The Museums celebrate Winckelmann with a day on the Montalto Collection
The Museums celebrate Winckelmann with a day on the Montalto Collection

The Museums celebrate Winckelmann with a day on the Montalto Collection

18 May 2018
Conference Hall, Vatican Museums

In the two years in which we celebrate 300 years since the birth and 250 years since the death of the founding father of modern archaeology, Johann Joachim Winckelmann (1717-1768), the Pope’s Museums could not but join in the many international initiatives paying homage to the great German scholar.

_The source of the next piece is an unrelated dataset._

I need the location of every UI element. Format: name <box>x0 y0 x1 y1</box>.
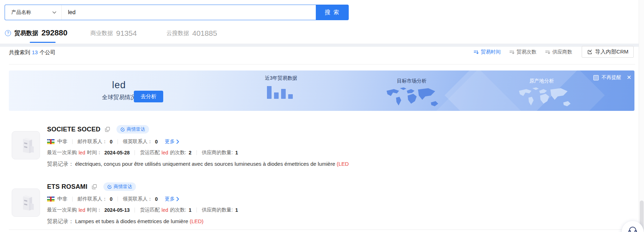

To honour this double Winckelmannian anniversary, on 18 May the Vatican Museums will inaugurate, with a study day dedicated to the Montalto Collection in Villa Negroni, a special programme which in the autumn will also involve an “extensive exhibition” distributed along the museum itinerary.

One of the main aims of the day will indeed be to provide a “photograph” of Villa Negroni and its collections of antiquity around the mid-eighteenth century, in the years in which Winckelmann entered – during his dazzling stay in Rome (1755-1768) – uncovering its treasures. The German scholar assiduously frequented Villa Montalto Negroni, when its decorative aspect was still quite intact and before its acquisition by Thomas Jenkins caused the dispersal of its collections.

Although an important body of sculptures remained in Rome thanks to the acquisitions made by the Pontiffs Pius VI Braschi and Pius VII Chiaramonti to enrich the Vatican collections, the same cannot be said of the largest Renaissance villa ever to have stood within Rome’s walls, and of which today, unfortunately, nothing remains; Villa Montalto is now merely the name of an alleyway near the Termini train station.